SEATTLE — Public school students in Seattle have until January 8 to get vaccinated or they cannot return to school, according to an announcement by the city’s school system.
About 2,000 students need their immunization records updated, Seattle schools spokesman Tim Robinson told KCPQ-TV. The division sent letters to parents last week and are now offering free immunization clinics to help expedite the process. Clinics will be available Monday and Friday of next week, the school system’s website said.
“We are doing everything we can here — at this sprint to the finish line — to get as many students up to date as possible,” Robinson told KCPQ. “We don’t want anybody missing out on any educational time.”
Robinson told KOMO-TV the schools have a plan if students don’t get vaccinated by the deadline.
“If a student comes to school on the 8th and their records aren’t up to date, they’ll just be held aside, their parents or guardian will be contacted,” Robinson said.
Should a student miss school because they’re lacking the immunization requirements, their missed days will be counted as unexcused absences, the school system said.
School division says it’s following state law
Seattle schools’ ultimatum to parents follows state law, which requires students to be fully vaccinated.
Last May Washington legislators passed a bill — which became law in July — that says families can’t use personal and philosophical reasons to avoid having their children vaccinated with the MMR (measles, mumps and rubella) vaccine, according to the Washington Department of Health.
The bill’s passage followed a measles outbreak in the state earlier this year that prompted Gov. Jay Inslee to declare a state of emergency.

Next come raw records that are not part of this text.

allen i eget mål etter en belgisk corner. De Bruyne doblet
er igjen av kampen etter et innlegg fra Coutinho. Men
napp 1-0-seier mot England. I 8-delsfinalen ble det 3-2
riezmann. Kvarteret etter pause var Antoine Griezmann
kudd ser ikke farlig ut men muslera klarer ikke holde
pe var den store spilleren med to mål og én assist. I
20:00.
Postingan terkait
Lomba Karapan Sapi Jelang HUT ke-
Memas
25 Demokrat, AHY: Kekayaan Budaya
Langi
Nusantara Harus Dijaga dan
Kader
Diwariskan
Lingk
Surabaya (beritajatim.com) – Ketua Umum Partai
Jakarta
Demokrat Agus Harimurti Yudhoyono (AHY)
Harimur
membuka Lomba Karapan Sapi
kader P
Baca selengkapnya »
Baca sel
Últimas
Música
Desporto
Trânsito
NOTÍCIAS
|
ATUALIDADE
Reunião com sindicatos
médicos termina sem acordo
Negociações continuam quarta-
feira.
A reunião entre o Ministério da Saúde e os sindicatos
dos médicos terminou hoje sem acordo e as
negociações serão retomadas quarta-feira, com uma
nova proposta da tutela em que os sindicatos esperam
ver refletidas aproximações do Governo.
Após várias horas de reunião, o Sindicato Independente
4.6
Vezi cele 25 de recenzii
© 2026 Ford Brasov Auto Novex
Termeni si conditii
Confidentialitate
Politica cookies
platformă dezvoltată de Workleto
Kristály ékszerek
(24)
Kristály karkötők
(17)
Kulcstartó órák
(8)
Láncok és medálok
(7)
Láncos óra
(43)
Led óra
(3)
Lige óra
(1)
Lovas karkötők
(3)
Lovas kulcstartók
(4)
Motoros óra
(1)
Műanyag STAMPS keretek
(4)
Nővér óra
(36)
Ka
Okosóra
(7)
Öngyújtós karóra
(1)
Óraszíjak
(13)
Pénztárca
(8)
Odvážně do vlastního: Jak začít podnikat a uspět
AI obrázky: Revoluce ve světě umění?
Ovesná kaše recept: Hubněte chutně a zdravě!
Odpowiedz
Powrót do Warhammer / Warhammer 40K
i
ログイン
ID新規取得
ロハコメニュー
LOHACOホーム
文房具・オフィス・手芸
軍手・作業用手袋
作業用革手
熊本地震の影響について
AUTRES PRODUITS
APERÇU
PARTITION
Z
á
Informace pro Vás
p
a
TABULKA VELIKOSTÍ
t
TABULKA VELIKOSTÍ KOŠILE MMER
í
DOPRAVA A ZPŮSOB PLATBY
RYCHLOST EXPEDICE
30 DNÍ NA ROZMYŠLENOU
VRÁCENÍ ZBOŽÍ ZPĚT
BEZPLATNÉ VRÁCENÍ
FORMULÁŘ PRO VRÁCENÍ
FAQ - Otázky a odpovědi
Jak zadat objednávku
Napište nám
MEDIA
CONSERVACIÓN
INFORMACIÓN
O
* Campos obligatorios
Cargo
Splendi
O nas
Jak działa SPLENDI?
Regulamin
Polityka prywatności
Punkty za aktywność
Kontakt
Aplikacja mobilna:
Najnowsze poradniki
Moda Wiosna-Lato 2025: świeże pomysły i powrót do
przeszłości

“All we want is for all people in our schools to be able to come in to school and not worry about getting a disease that is a vaccine preventable disease,” said Sami Hoag, Seattle schools student health services manager.
Parents grateful for free clinics and letters
Mary Gomez Camba told KCPQ she received a letter from Seattle schools requesting the update to her son’s immunization records.
“I didn’t know that he didn’t have his vaccination in the records until I got a letter from the school saying that he needed to be vaccinated,” she said. “We’ve been trying to schedule this with our doctors. But with work, it has been incredibly difficult.”
Pon Voatsay told KOMO his family had just moved from Florida and got their notice from the district a couple weeks ago.
“Disease can be spread among kids — especially a bunch of kids together in the same place,” he said. “I’m concerned about my kids’ well-being, so whatever is needed I will get it.”